- _How to complete this task_: Only lines containing the string "copia" belong in the answer; find them in the records and copy them.

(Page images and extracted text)
◇ ◇ ◇ ◇

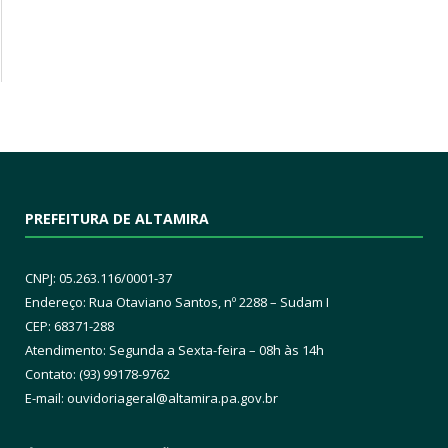
PREFEITURA DE ALTAMIRA
CNPJ: 05.263.116/0001-37
Endereço: Rua Otaviano Santos, nº 2288 – Sudam I
CEP: 68371-288
Atendimento: Segunda a Sexta-feira – 08h às 14h
Contato: (93) 99178-9762
E-mail:
ouvidoriageral@altamira.pa.
gov.br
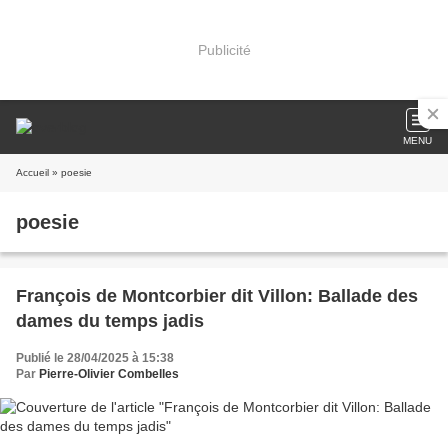
Publicité
MENU
Accueil
» poesie
poesie
François de Montcorbier dit Villon: Ballade des
dames du temps jadis
Publié le 28/04/2025 à 15:38
Par
Pierre-Olivier Combelles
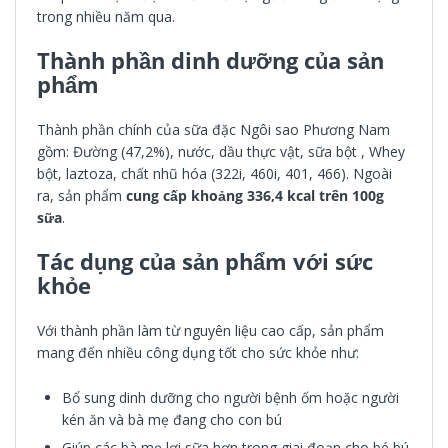
trong nhiều năm qua.
Thành phần dinh dưỡng của sản
phẩm
Thành phần chính của sữa đặc Ngôi sao Phương Nam
gồm: Đường (47,2%), nước, dầu thực vật, sữa bột , Whey
bột, laztoza, chất nhũ hóa (322i, 460i, 401, 466). Ngoài
ra, sản phẩm
cung cấp khoảng 336,4 kcal trên 100g
sữa
.
Tác dụng của sản phẩm với sức
khỏe
Với thành phần làm từ nguyên liệu cao cấp, sản phẩm
mang đến nhiều công dụng tốt cho sức khỏe như:
Bổ sung dinh dưỡng cho người bệnh ốm hoặc người
kén ăn và bà mẹ đang cho con bú
Giúp các bà mẹ lợi sữa hơn trong giai đoạn cho bé bú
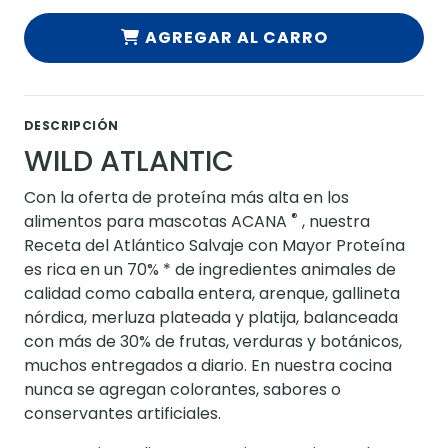
AGREGAR AL CARRO
DESCRIPCIÓN
WILD ATLANTIC
Con la oferta de proteína más alta en los
®
alimentos para mascotas ACANA
, nuestra
Receta del Atlántico Salvaje con Mayor Proteína
es rica en un 70% * de ingredientes animales de
calidad como caballa entera, arenque, gallineta
nórdica, merluza plateada y platija, balanceada
con más de 30% de frutas, verduras y botánicos,
muchos entregados a diario. En nuestra cocina
nunca se agregan colorantes, sabores o
conservantes artificiales.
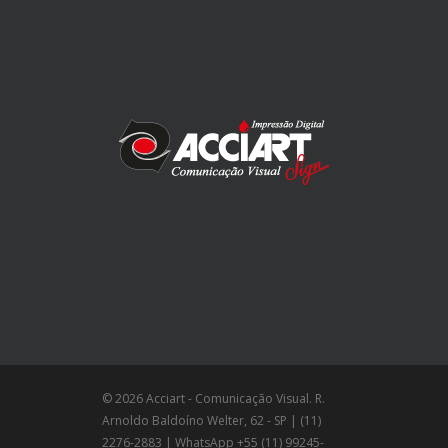
© 2026 Acciart - Comunicação Visual. R.
Arnoldo Baldoíno Welter, 62 - SP | (11)
2276-2883 | WhatsApp +55 (11) 99245-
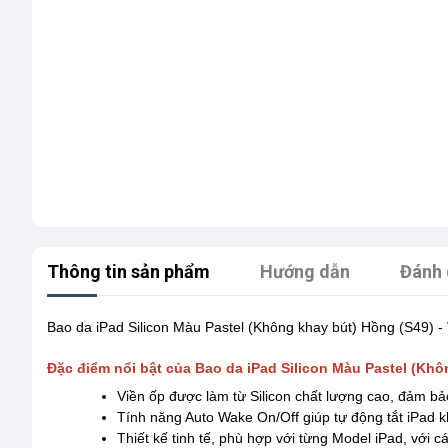
Thông tin sản phẩm
Hướng dẫn
Đánh 
Bao da iPad Silicon Màu Pastel (Không khay bút) Hồng (S49) - 
Đặc điểm nổi bật của Bao da iPad Silicon Màu Pastel (Khô
Viền ốp được làm từ Silicon chất lượng cao, đảm bảo
Tính năng Auto Wake On/Off giúp tự động tắt iPad kh
Thiết kế tinh tế, phù hợp với từng Model iPad, với c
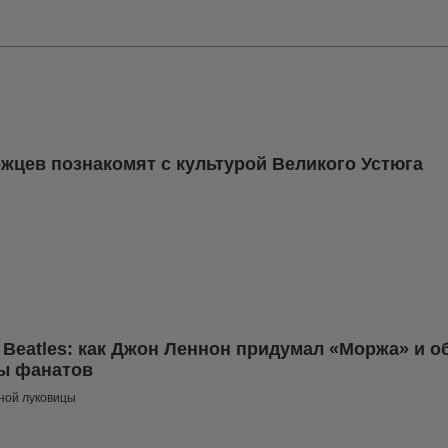
жцев познакомят с культурой Великого Устюга
 Beatles: как Джон Леннон придумал «Моржа» и о
ы фанатов
ной луковицы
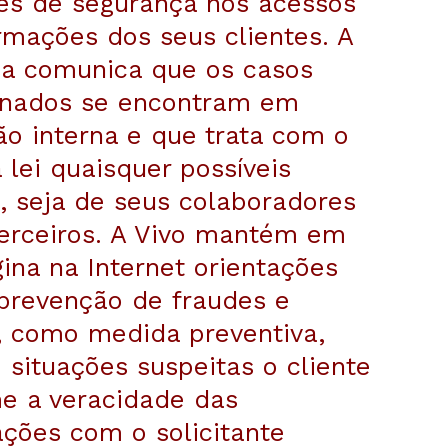
les de segurança nos acessos
rmações dos seus clientes. A
a comunica que os casos
nados se encontram em
o interna e que trata com o
a lei quaisquer possíveis
, seja de seus colaboradores
terceiros. A Vivo mantém em
ina na Internet orientações
 prevenção de fraudes e
, como medida preventiva,
situações suspeitas o cliente
me a veracidade das
ções com o solicitante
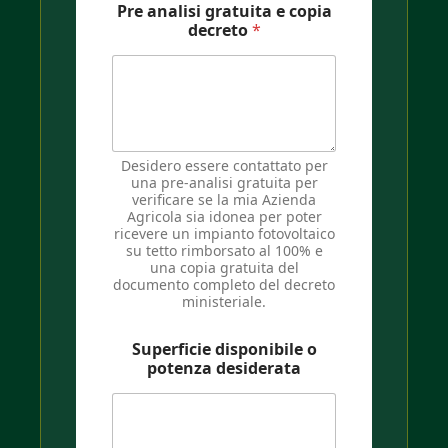
Pre analisi gratuita e copia
decreto
*
Desidero essere contattato per
una pre-analisi gratuita per
verificare se la mia Azienda
Agricola sia idonea per poter
ricevere un impianto fotovoltaico
su tetto rimborsato al 100% e
una copia gratuita del
documento completo del decreto
ministeriale.
Superficie disponibile o
potenza desiderata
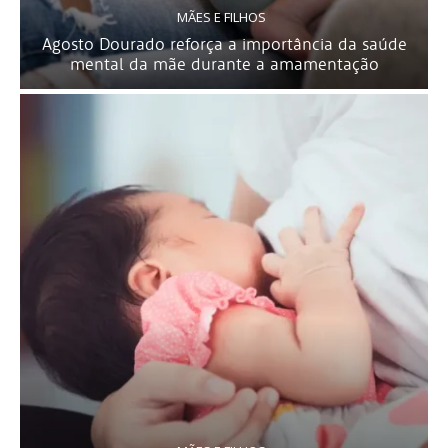
MÃES E FILHOS
Agosto Dourado reforça a importância da saúde
mental da mãe durante a amamentação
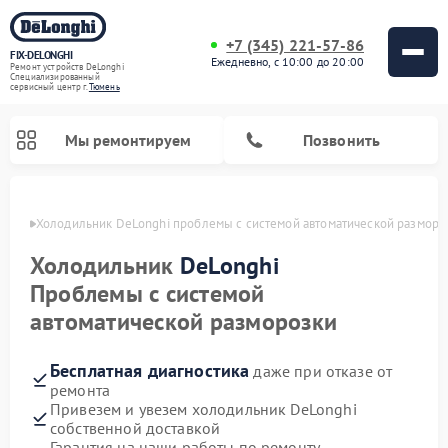
+7 (345) 221-57-86
FIX-DELONGHI
Ежедневно, с 10:00 до 20:00
Ремонт устройств DeLonghi
Специализированный
cервисный центр г.
Тюмень
Мы ремонтируем
Позвонить
юмени
Холодильник DeLonghi проблемы с системой автоматической разморо
Холодильник
DeLonghi
Проблемы с системой
автоматической разморозки
Бесплатная диагностика
даже при отказе от
ремонта
Привезем и увезем холодильник DeLonghi
Ремонт гладильных систем DeLonghi
Ремонт микроволновых печей DeLonghi
Ремонт стиральных машин DeLonghi
Ремонт духовых шкафов DeLonghi
Ремонт варочных панелей DeLonghi
Ремонт кондиционеров DeLonghi
Ремонт посудомоечных машин DeLonghi
собственной доставкой
Гарантия на наши работы по ремонту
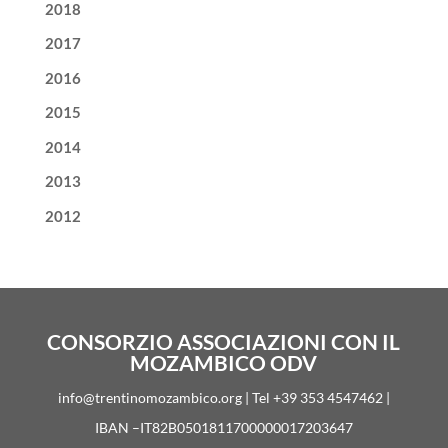
2018
2017
2016
2015
2014
2013
2012
CONSORZIO ASSOCIAZIONI CON IL
MOZAMBICO ODV
info@trentinomozambico.org | Tel +39 353 4547462 |
IBAN –IT82B0501811700000017203647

◇ ◇ ◇ ◇

- _Task answer_:
Pre analisi gratuita e copia
una copia gratuita del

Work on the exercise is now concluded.